Business class crafts ASUPS philanthropic group
What started out as a Puget Sound staff member’s project for a business class has turned into ASUPS’ newest philanthropic student organization. Needlecrafts for Charity brings the campus community together once a week to help serve the world, one stitch at a time. Since their recognition as a club on Feb. 24, the group has made stuffed cats and bears for homeless children at Phoenix housing and has a set of new projects in the works.
Club advisor and founder Lori Neumann first got students together in January to help fulfill a community service requirement for her business program at Evergreen State College.
“The idea was to give back by teaching a skill, helping the community and to do it green,” Neumann said. “We use all donated fabrics and clothing because we wanted to make it sustainable.”
The next project is making cat mats for the humane society. Animals are kept in cubicles with nothing to lie on, and Neumann believes the animals appear more ready for adoption if they have something nice to sit on. After that, the group plans to sell homemade sewn goods like purses and wallets in the S.U.B. as a fundraiser. In the long run, Neumann hopes to craft hats for chemotherapy patients at Malfigan Hospital in Tacoma and make kits for Project Thrive, a Washington-based non-profit that provides hand-sewn sanitary pads for women in developing countries.

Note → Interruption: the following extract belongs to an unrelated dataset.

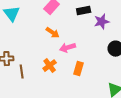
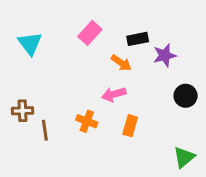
orange arrow: (53, 33) -> (121, 63), moved
orange cross: (50, 66) -> (87, 121), turned -32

The club has between eight and ten members currently that meet in McIntyre room 107 once a week. The Business Department, for whom Neumann is a secretary, provides space for the club to store their supplies and also a place to meet. Needlecrafts for Charity received a small budget from ASUPS to purchase a sewing machine and some other supplies, although they are always looking for more clothes to deconstruct. Freshman Kimberlee Redman-Garner is the club president.
“We meet once a week, but someone can always jump in, wherever they are at in terms of sewing. We’re open to new ideas; sewing is all about doing it yourself. We want to teach people sustainable sewing,” Redman-Garner said.
Sewing presents a number of other benefits, according to Neumann.
“There is a social aspect that just starts to take place while they work. People talk about their lives and it turns into a great network, and I love watching that happen,” Nuemann said. “It is also a form of relaxation. If they need to distress after an exam, they will pull out their work and stitch for a couple of minutes to distract themselves.”
Sewing skill varies dramatically throughout the club membership, as about half of the current members had never sewed before joining the club. To contrast, Neumann says she has been sewing almost since before she can remember.
“My mom gave me my first sewing machine when I was eight, and I still have it today. I took every home education course in junior high and continued sewing in college,” Neumann said. “I taught sewing in a community center in Mississippi, as well as in fabric stores and at Tacoma Community College for three years.”